In [None]:
import pandas as pd
import random
import numpy as np

In [None]:
def make_data_dirty(df, missing_value_ratio=0.05, outlier_ratio=0.01):
    """
    A function to make the data 'dirty' by adding missing values (NaN)
    randomly and adding outliers to some numeric columns.

    Args:
        df (pd.DataFrame): The DataFrame to be made dirty.
        missing_value_ratio (float): The proportion of values to be changed to NaN (0.0 - 1.0).
        outlier_ratio (float): The proportion of values to be changed to outliers (0.0 - 1.0).

    Returns:
        pd.DataFrame: The dirty DataFrame.
    """
    df_copy = df.copy()
    num_rows, num_cols = df_copy.shape

    # 1. Add missing values (NaN) randomly
    num_missing = int(missing_value_ratio * num_rows * num_cols)
    cells_to_null = random.sample(range(num_rows * num_cols), num_missing)

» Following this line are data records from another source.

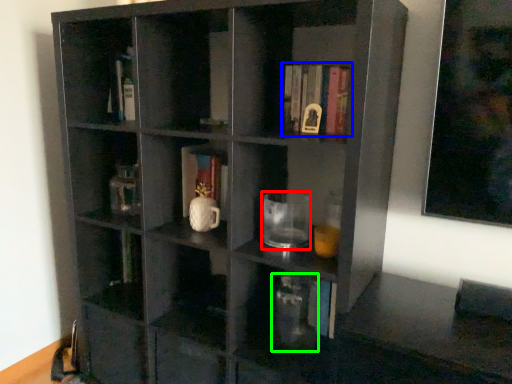 Question: Considering the real-world distances, which object is closest to mug (highlighted by a red box)? book (highlighted by a blue box) or glass vase (highlighted by a green box).

Choices:
 (A) book
 (B) glass vase

Answer: (B) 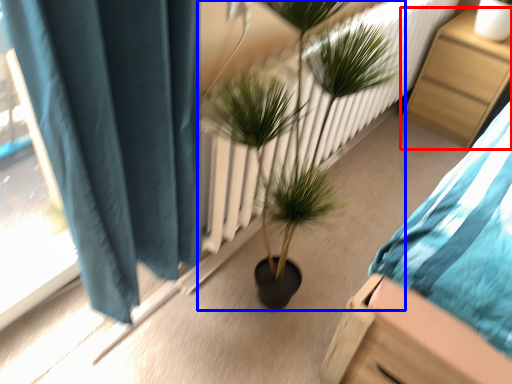 Question: Among these objects, which one is farthest to the camera, furniture (highlighted by a red box) or houseplant (highlighted by a blue box)?

Choices:
 (A) furniture
 (B) houseplant

Answer: (A)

    for idx in cells_to_null:
        row_idx = idx // num_cols
        col_idx = idx % num_cols
        df_copy.iloc[row_idx, col_idx] = np.nan

    print(f"Number of missing values (NaN) added: {num_missing}")

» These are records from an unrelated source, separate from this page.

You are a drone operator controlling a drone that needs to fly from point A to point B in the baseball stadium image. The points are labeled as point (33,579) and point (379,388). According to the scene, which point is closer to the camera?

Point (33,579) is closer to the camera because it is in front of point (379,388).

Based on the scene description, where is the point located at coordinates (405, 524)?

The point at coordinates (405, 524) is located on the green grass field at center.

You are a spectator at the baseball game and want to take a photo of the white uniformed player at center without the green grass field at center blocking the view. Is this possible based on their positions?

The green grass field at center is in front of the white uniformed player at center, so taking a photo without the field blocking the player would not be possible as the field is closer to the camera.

    # 2. Add outliers to some numeric columns (manually selected)
    numeric_cols = df_copy.select_dtypes(include=np.number).columns.tolist()
    cols_to_modify_outlier = []

    # Manual selection of numeric columns to modify for outliers
    potential_outlier_cols = [
        "price",
        "freight_value",
        "payment_value",
        "product_weight_g",
        "product_length_cm",
        "product_height_cm",
        "product_width_cm",
        "geolocation_lat",
        "geolocation_lng",
        "payment_installments",
        "review_score",
        "order_item_id",
        "customer_zip_code_prefix",
        "seller_zip_code_prefix",
    ]

    for col in potential_outlier_cols:
        if col in numeric_cols:
            cols_to_modify_outlier.append(col)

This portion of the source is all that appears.